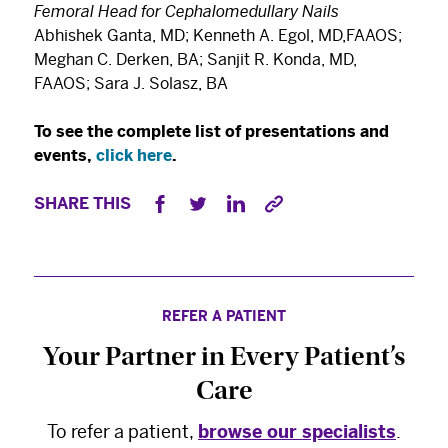
Femoral Head for Cephalomedullary Nails
Abhishek Ganta, MD; Kenneth A. Egol, MD,FAAOS;
Meghan C. Derken, BA; Sanjit R. Konda, MD,
FAAOS; Sara J. Solasz, BA
To see the complete list of presentations and
events,
click here
.
SHARE THIS
REFER A PATIENT
Your Partner in Every Patient’s
×
The Best Experts and Latest
Care
Breakthroughs
To refer a patient,
browse our specialists
.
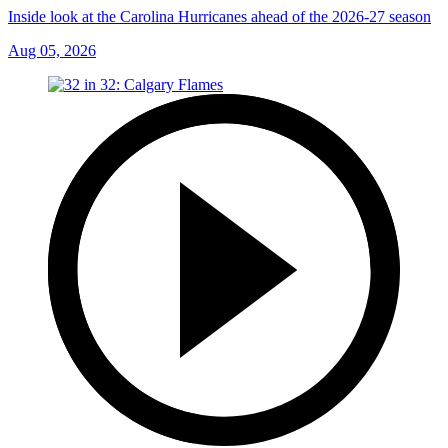
Inside look at the Carolina Hurricanes ahead of the 2026-27 season
Aug 05, 2026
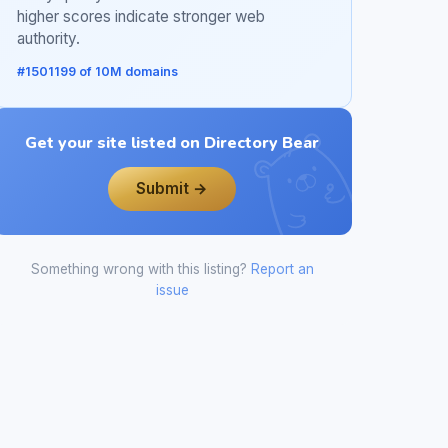
higher scores indicate stronger web
authority.
#1501199 of 10M domains
Get your site listed on Directory Bear
Submit →
Something wrong with this listing?
Report an
issue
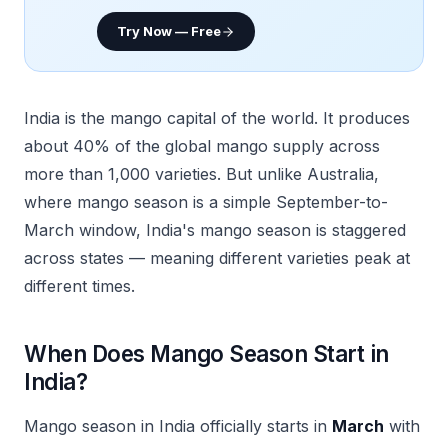
Try Now — Free
India is the mango capital of the world. It produces
about 40% of the global mango supply across
more than 1,000 varieties. But unlike Australia,
where mango season is a simple September-to-
March window, India's mango season is staggered
across states — meaning different varieties peak at
different times.
When Does Mango Season Start in
India?
Mango season in India officially starts in
March
with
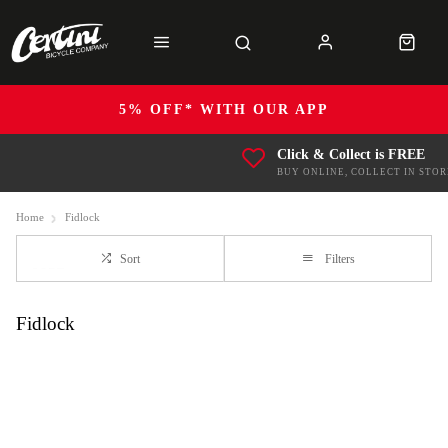
5% OFF* WITH OUR APP
Click & Collect is FREE
BUY ONLINE, COLLECT IN STOR
Home
Fidlock
Sort
Filters
Fidlock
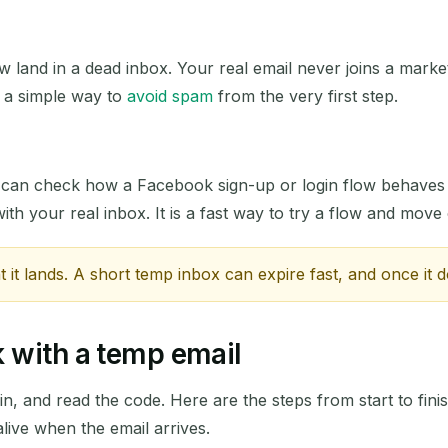
Next refresh in
15
seconds
w land in a dead inbox. Your real email never joins a marketi
s a simple way to
avoid spam
from the very first step.
SUBJECT
u can check how a Facebook sign-up or login flow behaves
ith your real inbox. It is a fast way to try a flow and move
t lands. A short temp inbox can expire fast, and once it d
Waiting for incoming emails...
 with a temp email
Refresh
in, and read the code. Here are the steps from start to finis
 alive when the email arrives.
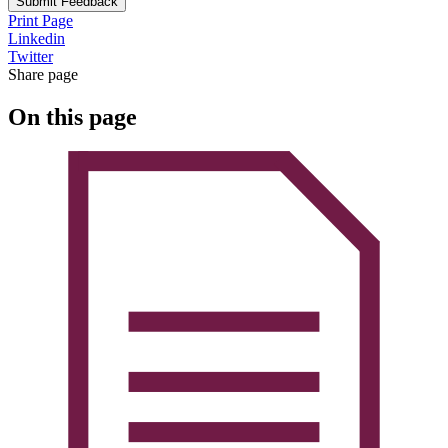
Submit Feedback
Print Page
Linkedin
Twitter
Share page
On this page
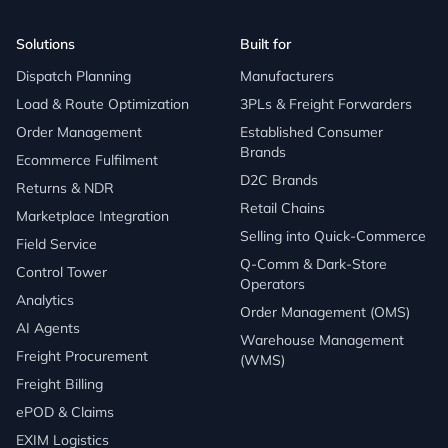
Solutions
Built for
Dispatch Planning
Manufacturers
Load & Route Optimization
3PLs & Freight Forwarders
Order Management
Established Consumer
Brands
Ecommerce Fulfilment
D2C Brands
Returns & NDR
Retail Chains
Marketplace Integration
Selling into Quick-Commerce
Field Service
Q-Comm & Dark-Store
Control Tower
Operators
Analytics
Order Management (OMS)
AI Agents
Warehouse Management
Freight Procurement
(WMS)
Freight Billing
ePOD & Claims
EXIM Logistics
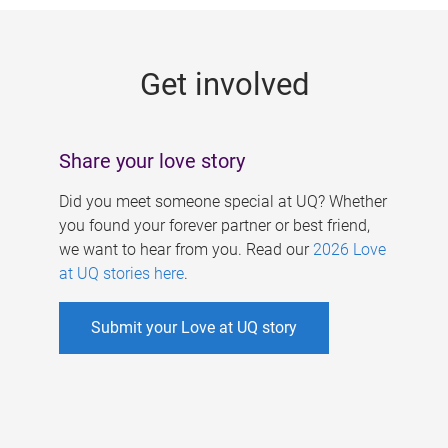
g
e
Get involved
s
Share your love story
Did you meet someone special at UQ? Whether
you found your forever partner or best friend,
we want to hear from you. Read our
2026 Love
at UQ stories here
.
Submit your Love at UQ story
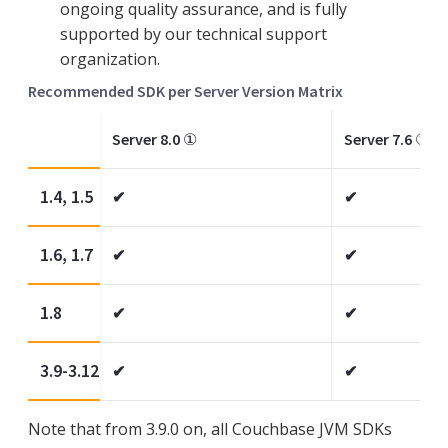
ongoing quality assurance, and is fully
supported by our technical support
organization.
Recommended SDK per Server Version Matrix
Server 8.0
①
Server 7.6
①
1.4, 1.5
✔
✔
1.6, 1.7
✔
✔
1.8
✔
✔
3.9-3.12
✔
✔
Note that from 3.9.0 on, all Couchbase JVM SDKs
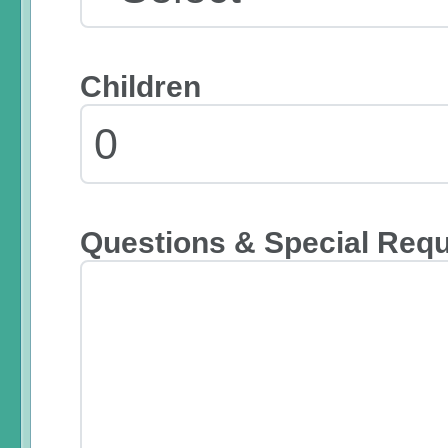
Children
Questions & Special Req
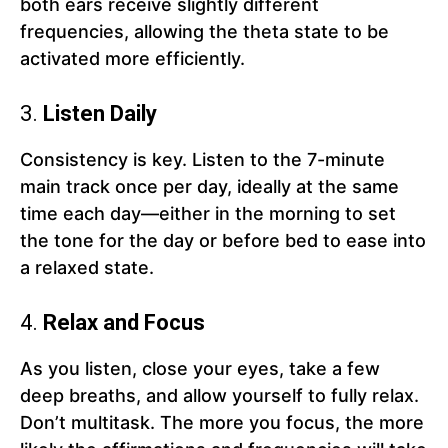
both ears receive slightly different
frequencies, allowing the theta state to be
activated more efficiently.
3.
Listen Daily
Consistency is key. Listen to the 7-minute
main track once per day, ideally at the same
time each day—either in the morning to set
the tone for the day or before bed to ease into
a relaxed state.
4.
Relax and Focus
As you listen, close your eyes, take a few
deep breaths, and allow yourself to fully relax.
Don’t multitask. The more you focus, the more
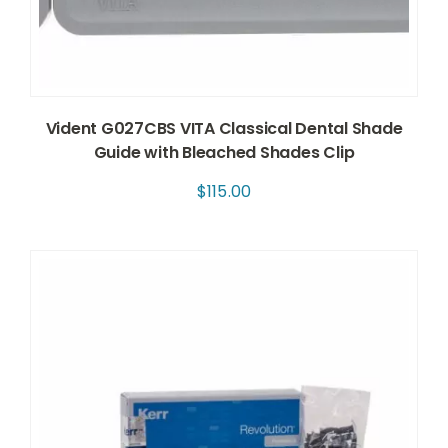
Vident G027CBS VITA Classical Dental Shade
Guide with Bleached Shades Clip
$
115.00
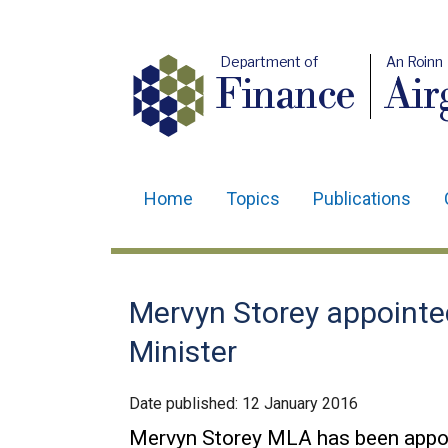
Department of
An Roinn
Finance
Air
Home
Topics
Publications
Main
navigation
Translation
Mervyn Storey appointe
help
Minister
Date published:
12 January 2016
Mervyn Storey MLA has been appoi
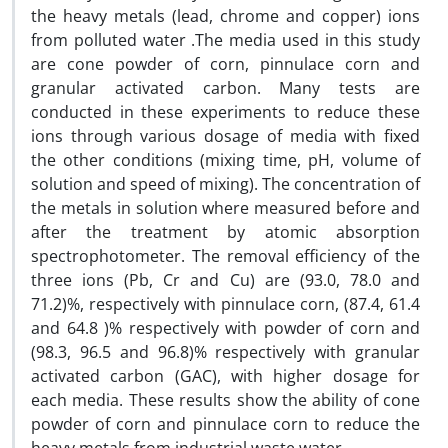
the heavy metals (lead, chrome and copper) ions
from polluted water .The media used in this study
are cone powder of corn, pinnulace corn and
granular activated carbon. Many tests are
conducted in these experiments to reduce these
ions through various dosage of media with fixed
the other conditions (mixing time, pH, volume of
solution and speed of mixing). The concentration of
the metals in solution where measured before and
after the treatment by atomic absorption
spectrophotometer. The removal efficiency of the
three ions (Pb, Cr and Cu) are (93.0, 78.0 and
71.2)%, respectively with pinnulace corn, (87.4, 61.4
and 64.8 )% respectively with powder of corn and
(98.3, 96.5 and 96.8)% respectively with granular
activated carbon (GAC), with higher dosage for
each media. These results show the ability of cone
powder of corn and pinnulace corn to reduce the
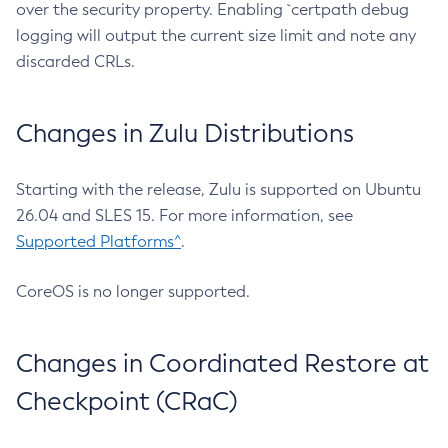
over the security property. Enabling `certpath debug
logging will output the current size limit and note any
discarded CRLs.
Changes in Zulu Distributions
Starting with the release, Zulu is supported on Ubuntu
26.04 and SLES 15. For more information, see
Supported Platforms^
.
CoreOS is no longer supported.
Changes in Coordinated Restore at
Checkpoint (CRaC)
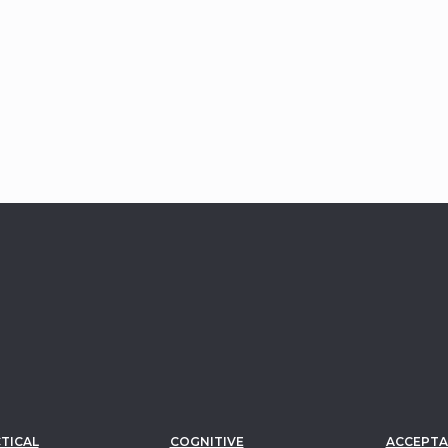
Edna Reiss–Sophie Greenberg Chair
1981
National Institute of Mental
Health
Research Scientist Development
Award
TICAL
COGNITIVE
ACCEPTA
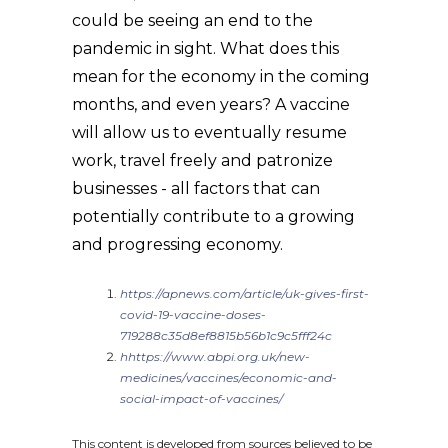
could be seeing an end to the
pandemic in sight. What does this
mean for the economy in the coming
months, and even years? A vaccine
will allow us to eventually resume
work, travel freely and patronize
businesses - all factors that can
potentially contribute to a growing
and progressing economy.
https://apnews.com/article/uk-gives-first-
covid-19-vaccine-doses-
719288c35d8ef8815b56b1c9c5fff24c
hhttps://www.abpi.org.uk/new-
medicines/vaccines/economic-and-
social-impact-of-vaccines/
This content is developed from sources believed to be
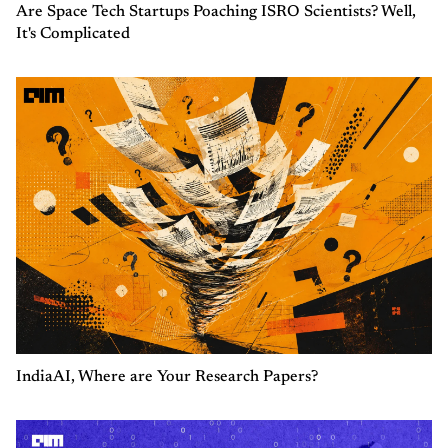
Are Space Tech Startups Poaching ISRO Scientists? Well,
It's Complicated
IndiaAI, Where are Your Research Papers?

### Task prompt
Would you please copy each line of the listing that contains the word "respectively"?

### Solution for this problem
71.2)%, respectively with pinnulace corn, (87.4, 61.4
and 64.8 )% respectively with powder of corn and
(98.3, 96.5 and 96.8)% respectively with granular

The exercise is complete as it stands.